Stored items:
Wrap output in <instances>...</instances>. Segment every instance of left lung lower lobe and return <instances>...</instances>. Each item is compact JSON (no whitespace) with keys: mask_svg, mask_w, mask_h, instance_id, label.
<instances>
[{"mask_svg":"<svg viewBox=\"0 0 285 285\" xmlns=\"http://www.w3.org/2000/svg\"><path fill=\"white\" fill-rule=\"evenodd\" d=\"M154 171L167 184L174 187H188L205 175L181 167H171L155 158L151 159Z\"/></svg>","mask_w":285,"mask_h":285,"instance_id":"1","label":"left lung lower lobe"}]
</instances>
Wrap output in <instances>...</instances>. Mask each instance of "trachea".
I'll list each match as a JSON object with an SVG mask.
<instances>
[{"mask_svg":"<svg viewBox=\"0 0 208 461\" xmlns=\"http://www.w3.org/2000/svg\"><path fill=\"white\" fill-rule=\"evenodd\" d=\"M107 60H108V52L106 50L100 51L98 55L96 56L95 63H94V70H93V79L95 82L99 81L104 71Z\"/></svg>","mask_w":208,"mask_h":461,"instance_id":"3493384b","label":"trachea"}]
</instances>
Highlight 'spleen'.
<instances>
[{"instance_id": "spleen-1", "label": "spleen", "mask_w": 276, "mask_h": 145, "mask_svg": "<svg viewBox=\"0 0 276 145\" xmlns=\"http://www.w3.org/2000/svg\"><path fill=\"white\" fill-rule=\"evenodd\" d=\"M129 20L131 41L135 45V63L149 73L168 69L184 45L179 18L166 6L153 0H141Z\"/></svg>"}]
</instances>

DESCRIPTION OF THE TASK → Nothing but the lines from the one with "Wrap output in <instances>...</instances>. Mask" to the last line of the data should appear in the answer, each exactly as it stands.

SOLUTION TO THIS PROBLEM →
Wrap output in <instances>...</instances>. Mask each instance of "trachea".
I'll list each match as a JSON object with an SVG mask.
<instances>
[{"mask_svg":"<svg viewBox=\"0 0 208 461\" xmlns=\"http://www.w3.org/2000/svg\"><path fill=\"white\" fill-rule=\"evenodd\" d=\"M107 60H108V52L106 50L100 51L98 55L96 56L95 63H94V70H93V79L95 82L99 81L104 71Z\"/></svg>","mask_w":208,"mask_h":461,"instance_id":"3493384b","label":"trachea"}]
</instances>
Highlight 'spleen'.
<instances>
[{"instance_id": "spleen-1", "label": "spleen", "mask_w": 276, "mask_h": 145, "mask_svg": "<svg viewBox=\"0 0 276 145\" xmlns=\"http://www.w3.org/2000/svg\"><path fill=\"white\" fill-rule=\"evenodd\" d=\"M129 20L131 41L135 45V63L149 73L168 69L184 45L179 18L166 6L153 0H141Z\"/></svg>"}]
</instances>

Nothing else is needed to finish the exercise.